Diabetic kidney disease (DKD) has been a common microvascular complication in diabetes mellitus, and the predominant risk of end-stage renal disease and mortality in type 2 diabetes mellitus (T2DM) [1,2]. DKD was featured with glomerular hypertrophy, mesangial matrix expansion, basement membrane thickness, podocyte detachment, and tubular dilation, then developing into glomerular fibrosis and tubulointerstitial fibrosis [3]. In treatment, pharmaceutical interventions to control blood glucose, cholesterol, and blood pressure are widely used, however, still far from the aims of preventing DKD progression [4,5]. It is urgent to develop more therapeutic modalities for DKD treatment. In China, manual acupuncture, electroacupuncture (EA) based on traditional Chinese medicine has been applied as an alternative modality in diabetes treatment and kidney modulation [6,7]. Combined with electrical stimulation to acupuncture needles, EA provides a more accurate and quantitatively controlled approach to acupuncture treatment [8]. Clinical studies have implicated the positive role of manal acupuncture and EA in attenuating renal injury [9], [10], [11]. These advantages of efficiency and low adverse effects endow manual acupuncture and EA with great potency in DKD therapy. However, the underlying mechanism mediating renal protection of acupuncture remains obscure.

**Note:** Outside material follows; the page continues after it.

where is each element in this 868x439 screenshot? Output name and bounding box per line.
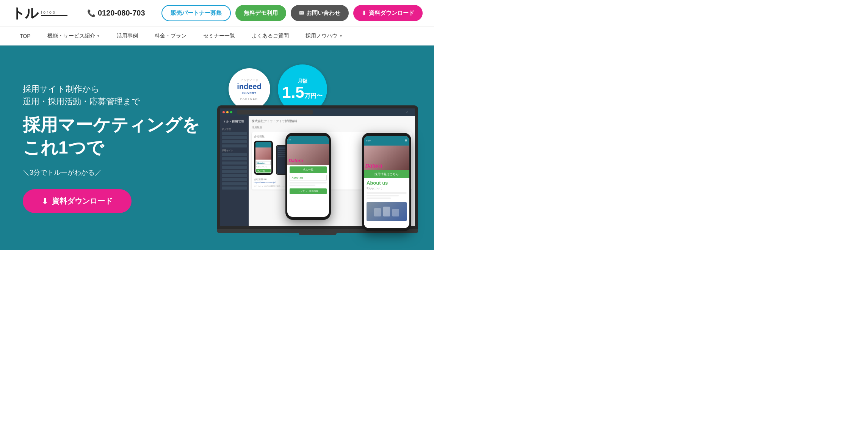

Renal capillary, including glomerular capillary and peritubular capillary, is crucial for kidney homeostasis, but also the primary target vulnerable to diabetic pathology [12], [13], [14]. Significant loss of renal microvascular density and endothelial injury was observed both in diabetic mice and patients [15,16]. Renal microvascular impairment results in enhanced glomerular permeability, renal hypoperfusion, hypoxia, inflammation, macrophage infiltration and disorder of renal cellular metabolism, promoting the progression of renal fibrosis and renal failure [17]. Thus, besides renal tubular cells, protection of the renal capillaries in structure and function is necessary to block DKD progression [12,18]. Although hyperglycemia is considered as the primary factor leading to renal microvascular impairment, the microvascular protection from single anti-hyperglycemia treatment is limited [19,20]. Studies have demonstrated that inflammation plays a critical role in the onset and progression of renal microvascular injury [18,21]. Higher levels of proinflammatory cytokines have been found in DKD patients, which may occur even before the symptoms of renal dysfunction [22]. Exposure of proinflammatory cytokine activates endothelial cells and upregulates the endothelial adhesion molecules including intercellular cell adhesion molecule-1 (ICAM-1) and vascular cell adhesion molecule-1 (VCAM-1). These alternations subsequently enhance the leukocyte infiltration to the glomeruli and tubules and exaggerate the inflammatory injury in the kidney [16,23]. Therefore, anti-inflammation combined with glucose regulation might work better in renoprotection against DKD progression.

Thus, this study was designed to investigate the effect of EA on renal microvascular repair and renal protection in db/db diabetic mice, and dissected the working mechanism focusing on inflammatory modulation.